(Collected data)
□ □ □

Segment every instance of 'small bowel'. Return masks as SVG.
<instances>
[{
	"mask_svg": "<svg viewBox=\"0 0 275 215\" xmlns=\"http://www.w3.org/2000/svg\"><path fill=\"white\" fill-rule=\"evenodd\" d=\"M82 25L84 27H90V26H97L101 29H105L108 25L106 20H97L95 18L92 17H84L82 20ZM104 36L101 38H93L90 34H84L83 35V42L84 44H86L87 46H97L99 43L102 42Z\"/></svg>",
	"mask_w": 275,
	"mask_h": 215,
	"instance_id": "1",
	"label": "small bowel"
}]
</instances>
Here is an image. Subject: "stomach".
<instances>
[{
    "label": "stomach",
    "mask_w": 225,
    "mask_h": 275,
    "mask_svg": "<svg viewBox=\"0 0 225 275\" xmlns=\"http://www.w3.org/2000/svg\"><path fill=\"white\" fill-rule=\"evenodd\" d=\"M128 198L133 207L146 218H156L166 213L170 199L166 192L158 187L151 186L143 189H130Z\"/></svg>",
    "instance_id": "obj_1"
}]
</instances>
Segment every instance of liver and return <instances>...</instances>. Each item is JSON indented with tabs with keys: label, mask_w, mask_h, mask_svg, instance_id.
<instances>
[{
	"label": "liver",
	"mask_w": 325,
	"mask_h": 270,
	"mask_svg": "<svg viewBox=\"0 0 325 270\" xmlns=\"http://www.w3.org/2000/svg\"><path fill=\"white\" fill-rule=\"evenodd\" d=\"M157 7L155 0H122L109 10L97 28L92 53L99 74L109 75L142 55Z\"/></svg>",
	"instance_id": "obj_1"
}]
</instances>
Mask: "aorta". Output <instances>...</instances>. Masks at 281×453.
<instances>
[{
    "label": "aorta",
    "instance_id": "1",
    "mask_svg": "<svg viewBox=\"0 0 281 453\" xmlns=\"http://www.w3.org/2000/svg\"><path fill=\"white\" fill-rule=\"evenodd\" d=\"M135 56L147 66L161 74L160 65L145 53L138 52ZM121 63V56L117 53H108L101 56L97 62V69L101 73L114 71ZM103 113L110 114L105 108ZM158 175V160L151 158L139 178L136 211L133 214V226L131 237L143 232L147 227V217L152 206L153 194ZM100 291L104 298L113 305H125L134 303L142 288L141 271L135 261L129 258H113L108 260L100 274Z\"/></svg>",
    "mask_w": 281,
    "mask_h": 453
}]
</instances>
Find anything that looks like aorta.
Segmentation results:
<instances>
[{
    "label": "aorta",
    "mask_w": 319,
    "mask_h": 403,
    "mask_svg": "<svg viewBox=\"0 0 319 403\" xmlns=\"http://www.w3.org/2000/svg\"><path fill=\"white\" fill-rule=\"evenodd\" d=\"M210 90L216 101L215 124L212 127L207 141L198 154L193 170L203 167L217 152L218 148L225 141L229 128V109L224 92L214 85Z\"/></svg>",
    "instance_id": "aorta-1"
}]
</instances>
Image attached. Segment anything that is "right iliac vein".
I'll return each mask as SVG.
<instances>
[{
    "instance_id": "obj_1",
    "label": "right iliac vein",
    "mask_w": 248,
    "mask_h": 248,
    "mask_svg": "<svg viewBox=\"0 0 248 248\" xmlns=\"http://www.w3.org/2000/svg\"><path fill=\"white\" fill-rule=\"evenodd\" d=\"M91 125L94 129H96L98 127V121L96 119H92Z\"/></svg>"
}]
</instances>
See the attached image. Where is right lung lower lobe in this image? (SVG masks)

□ □ □

— Work instructions —
Return all of the data word for word.

— Answer box —
Segment every instance of 'small bowel'. Return masks as SVG.
<instances>
[{
	"mask_svg": "<svg viewBox=\"0 0 275 215\" xmlns=\"http://www.w3.org/2000/svg\"><path fill=\"white\" fill-rule=\"evenodd\" d=\"M82 25L84 27H90V26H97L101 29H105L108 25L106 20H97L95 18L92 17H84L82 20ZM104 36L101 38H93L90 34H84L83 35V42L84 44H86L87 46H97L99 43L102 42Z\"/></svg>",
	"mask_w": 275,
	"mask_h": 215,
	"instance_id": "1",
	"label": "small bowel"
}]
</instances>
Here is an image. Subject: "stomach".
<instances>
[{
    "label": "stomach",
    "mask_w": 225,
    "mask_h": 275,
    "mask_svg": "<svg viewBox=\"0 0 225 275\" xmlns=\"http://www.w3.org/2000/svg\"><path fill=\"white\" fill-rule=\"evenodd\" d=\"M128 198L133 207L146 218H156L166 213L170 199L166 192L158 187L151 186L143 189H130Z\"/></svg>",
    "instance_id": "obj_1"
}]
</instances>
Segment every instance of liver and return <instances>...</instances>. Each item is JSON indented with tabs with keys: label, mask_w, mask_h, mask_svg, instance_id.
<instances>
[{
	"label": "liver",
	"mask_w": 325,
	"mask_h": 270,
	"mask_svg": "<svg viewBox=\"0 0 325 270\" xmlns=\"http://www.w3.org/2000/svg\"><path fill=\"white\" fill-rule=\"evenodd\" d=\"M157 7L155 0H122L109 10L97 28L92 53L99 74L109 75L142 55Z\"/></svg>",
	"instance_id": "obj_1"
}]
</instances>
Mask: "aorta". Output <instances>...</instances>. Masks at 281×453.
<instances>
[{
    "label": "aorta",
    "instance_id": "1",
    "mask_svg": "<svg viewBox=\"0 0 281 453\" xmlns=\"http://www.w3.org/2000/svg\"><path fill=\"white\" fill-rule=\"evenodd\" d=\"M135 56L147 66L161 74L160 65L145 53L138 52ZM121 63V56L117 53H108L101 56L97 62V69L101 73L114 71ZM103 113L110 114L105 108ZM158 175V160L151 158L139 178L136 211L133 214V226L131 237L143 232L147 227V217L152 206L153 194ZM100 291L104 298L113 305H125L134 303L142 288L141 271L135 261L129 258H113L108 260L100 274Z\"/></svg>",
    "mask_w": 281,
    "mask_h": 453
}]
</instances>
Find anything that looks like aorta.
Segmentation results:
<instances>
[{
    "label": "aorta",
    "mask_w": 319,
    "mask_h": 403,
    "mask_svg": "<svg viewBox=\"0 0 319 403\" xmlns=\"http://www.w3.org/2000/svg\"><path fill=\"white\" fill-rule=\"evenodd\" d=\"M210 90L216 101L215 124L212 127L207 141L198 154L193 170L203 167L217 152L218 148L225 141L229 128V109L224 92L214 85Z\"/></svg>",
    "instance_id": "aorta-1"
}]
</instances>
Image attached. Segment anything that is "right iliac vein".
I'll return each mask as SVG.
<instances>
[{
    "instance_id": "obj_1",
    "label": "right iliac vein",
    "mask_w": 248,
    "mask_h": 248,
    "mask_svg": "<svg viewBox=\"0 0 248 248\" xmlns=\"http://www.w3.org/2000/svg\"><path fill=\"white\" fill-rule=\"evenodd\" d=\"M91 125L94 129H96L98 127V121L96 119H92Z\"/></svg>"
}]
</instances>
See the attached image. Where is right lung lower lobe in this image? (SVG masks)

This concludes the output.